• _EXERCISE BRIEF_: Retype every entry word for word. Omit the pictures.
EXERCISE MATERIAL Start Marker
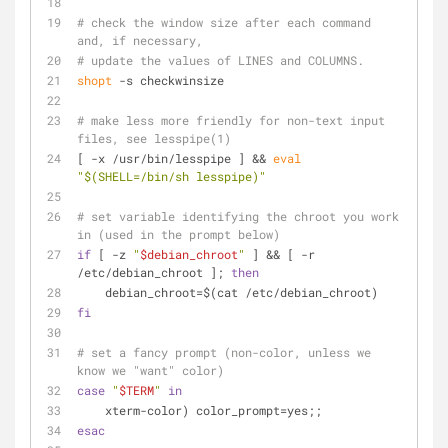
# check the window size after each command 
and, if necessary,
# update the values of LINES and COLUMNS.
shopt
 -s checkwinsize
# make less more friendly for non-text input 
files, see lesspipe(1)
[ -x /usr/bin/lesspipe ] && 
eval
"
$(SHELL=/bin/sh lesspipe)
"
# set variable identifying the chroot you work 
in (used in the prompt below)
if
 [ -z 
"
$debian_chroot
"
 ] && [ -r 
/etc/debian_chroot ]; 
then
    debian_chroot=$(cat /etc/debian_chroot)
fi
# set a fancy prompt (non-color, unless we 
know we "want" color)
case
"
$TERM
"
in
    xterm-color) color_prompt=yes;;
esac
EXERCISE MATERIAL End Marker
• _REPLY TO THE EXERCISE_:
# check the window size after each command 
and, if necessary,
# update the values of LINES and COLUMNS.
shopt
 -s checkwinsize
# make less more friendly for non-text input 
files, see lesspipe(1)
[ -x /usr/bin/lesspipe ] && 
eval
"
$(SHELL=/bin/sh lesspipe)
"
# set variable identifying the chroot you work 
in (used in the prompt below)
if
 [ -z 
"
$debian_chroot
"
 ] && [ -r 
/etc/debian_chroot ]; 
then
    debian_chroot=$(cat /etc/debian_chroot)
fi
# set a fancy prompt (non-color, unless we 
know we "want" color)
case
"
$TERM
"
in
    xterm-color) color_prompt=yes;;
esac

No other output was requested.